Is a subfunctor of a representable functor also representable? I'm trying to learn about representable functors but I'm very new to this; even to categories...
Suppose $G:C^{op}\rightarrow Set$ is a representable functor - as I understand this means that there exists some object $c$ of $C$ such that $G$ and $Hom_{C}(\cdot,c)$ are naturally isomorphic.
According to this page https://ncatlab.org/nlab/show/subfunctor ,
"A subfunctor of a functor $G:C→D$ between categories $C$ and $D$ is a pair $(F,i)$ where $F:C→D$ is a functor and $i:F→G$ is a natural transformation such that its components $i_M:F(M)→G(M)$ are monic."
Question 1: If $G:C^{op}\rightarrow Set$ is representable and $(F,i)$ as above is a subfunctor of $G$, is it true that $F$ is also representable?
I did some research on internet but I couldn't figure out a direct answer to the previous question - so, as it is quite general, I suspect that the answer is NO - but I would like some references to read about it, with examples if possible...
Due to my suspect, I would like also to know if
Question 2: are there some "well-known" criteria (say if $C$ is the category of schemes) to tell whether it could be true for particular examples?
 A: Question 1. A typical example is the functor $\mathrm{Nil} : \mathbf{Ring} \to \mathbf{Set}$ of nilpotent elements in a ring. It is a subfunctor of the forgetful functor, which is represented by $\mathbb{Z}[T]$, but $\mathrm{Nil}$ is not representable: If $u$ is a universal element, then $u^n=0$ for some $n$, which would imply that every nilpotent $x$ in any ring would satisfy $x^n=0$, which is wrong. At least, $\mathrm{Nil}$ is ind-representable, since we have
$$\mathrm{Nil} \cong \varinjlim_n \mathrm{Hom}(\mathbb{Z}[T]/T^n,-).$$
Similarly, the functor $\mathrm{Tors} : \mathbf{Grp} \to \mathbf{Set}$ of torsion elements in groups is not representable, but it is ind-representable since
$$\mathrm{Tors} \cong \varinjlim_n \mathrm{Hom}(C_n,-).$$
Question 2. The following basic result is proved in EGA I. It can be used, for instance, to prove that fiber products of schemes exist. You can see it as a "gluing process guided by a functor".
Let $\mathbf{Sch}$ be the category of schemes (the statement works just as well for ringed spaces, locally ringed spaces, manifolds etc.). A functor $F : \mathbf{Sch}^{\mathrm{op}} \to \mathbf{Set}$ is represesentable if and only if the following two conditions hold:

*

*$F$ is a sheaf: For every open covering $U = \bigcup_i U_i$ of a scheme $U$ the diagram $F(U) \to \prod_i F(U_i) \rightrightarrows \prod_{i,j} F(U_i \cap U_j)$ is exact.
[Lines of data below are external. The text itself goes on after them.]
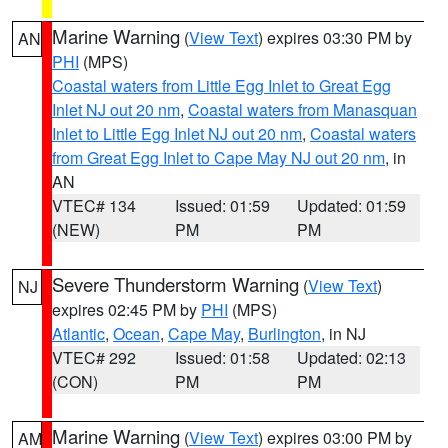
Marine Warning
(
View Text
) expires 03:30 PM by
AN
PHI
(MPS)
Coastal waters from Little Egg Inlet to Great Egg
Inlet NJ out 20 nm
,
Coastal waters from Manasquan
Inlet to Little Egg Inlet NJ out 20 nm
,
Coastal waters
from Great Egg Inlet to Cape May NJ out 20 nm
, in
AN
VTEC# 134
Issued: 01:59
Updated: 01:59
(NEW)
PM
PM
Severe Thunderstorm Warning
(
View Text
)
NJ
expires 02:45 PM by
PHI
(MPS)
Atlantic
,
Ocean
,
Cape May
,
Burlington
, in NJ
VTEC# 292
Issued: 01:58
Updated: 02:13
(CON)
PM
PM
Marine Warning
(
View Text
) expires 03:00 PM by
AM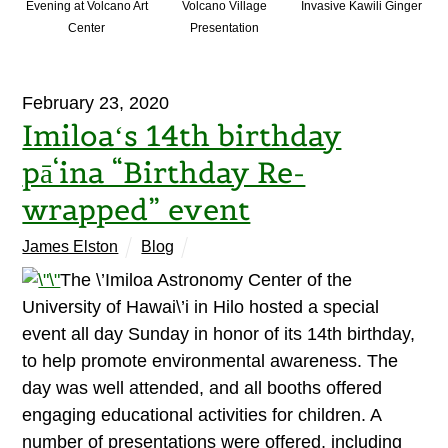
Evening at Volcano Art
Volcano Village
Invasive Kawili Ginger
Center
Presentation
February 23, 2020
Imiloaʻs 14th birthday
pā‘ina “Birthday Re-
wrapped” event
James Elston
Blog
The \’Imiloa Astronomy Center of the
University of Hawai\’i in Hilo hosted a special
event all day Sunday in honor of its 14th birthday,
to help promote environmental awareness. The
day was well attended, and all booths offered
engaging educational activities for children. A
number of presentations were offered, including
*$F$ has an open covering by representable functors.

Here, a subfunctor $G \subseteq F$ is called open when for every scheme $X$ and every element $a \in F(X)$, thus corresponding to a morphism $a : \mathrm{Hom}(-,X) \to F$, the pullback $G \times_F \mathrm{Hom}(-,X) \to \mathrm{Hom}(-,X)$ is isomorphic to $\mathrm{Hom}(-,U) \to \mathrm{Hom}(-,X)$ for some open subscheme $U \subseteq X$. Also, a family of subfunctors $G_i \subseteq F$ covers $F$ when for every scheme $X$ which is the spectrum of a field (not for any scheme!), we have $\bigcup_i G_i(X) = F(X)$.
A: Here is my answer to your first question. Consider the non trivial category $\mathcal{C}=\{0\circlearrowleft\circlearrowleft\},$ where $0$ has a non-identity morphism $f$ (of order $2$) to itself.
Now consider the representable functor $G:\mathcal{C}^{\text{op}}\to\mathbf{Set}$ given by $G(x)=\operatorname{hom}_{\mathcal{C}}(x, 0).$ This has exactly one proper sub-functor, the empty functor, and it is clearly not representable.
Added: The full description of $G$ is

*

*$0\mapsto \{\operatorname{id}_0, f\}$

*$\operatorname{id}_0\mapsto\operatorname{id}_{\{\operatorname{id}_0, f\}}$

*$f\mapsto f_*=(\operatorname{id}_0\mapsto f, f\mapsto \operatorname{id}_0)$
and the only proper sub-functor that can make a naturally square is the empty functor.
A: If you consider $\mathbb Q$ as a poset and thus also naturally a category we can consider the functor category $[\mathbb Q, \textbf{Set}]$.
The set of subfunctors of a representable functor $\text{Hom}(q,-)$ are in bijection with the set $\{r \in \mathbb R \cup \{\infty \}:r \geq q \}$
(this is essentially the statement that every set bounded from above in $\mathbb R$ has a least upper bound)
which is clearly strictly bigger than the set of representable subfunctors of $Hom(q,-)$ which is in bijection with $\{ p \in \mathbb Q \cup \{ \infty \}: p \geq q \}$.